I get a DataFrame contians Tuple(String, org.apache.spark.ml.regression.LinearRegressionModel)
:
val result = rows.map(row => {
val userid = row.getString(0)
val frame = filterByUserId(userid ,dataFrame)
(userid, lr.fit(frame, "topicDistribution", "s"))
}).toDF()
When I use foreach
function, I get this error.
result.foreach(row => {
val model = row.getAs[LinearRegressionModel](1)
val userid = row.getString(0)
model.save(SocialTextTest.userModelPath + userid)
})
Exception in thread "main" java.lang.UnsupportedOperationException:
No Encoder found for org.apache.spark.ml.regression.LinearRegressionModel
- field (class: "org.apache.spark.ml.regression.LinearRegressionModel", name: "_2")
- root class: "scala.Tuple2"
Should I write a Encoder by myself?
The issue is for a reason.
The code simply does not make much sense once you get the gist of what Dataset data abstraction really is and the purpose of Encoders.
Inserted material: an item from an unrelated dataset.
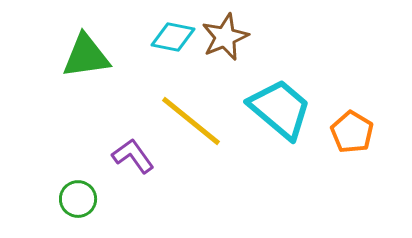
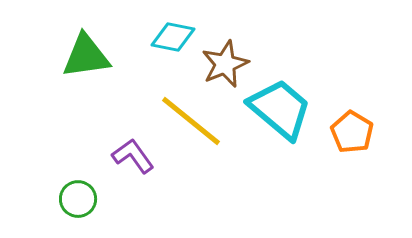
brown star: moved 27 px down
In essence, prepare your dataset first (as a collection of transformations on Dataset) and only when the dataset is ready train a model (aka fit a model). The model will then be outside the realm of Dataset and you won't see the exception.
The reason the exception happens when you call
foreach
is that that's when you trigger a computation and Spark tries to execute the code.Oh, no. Rewrite the code following the guide at Machine Learning Library (MLlib) Guide and reviewing some examples to learn how to use the API.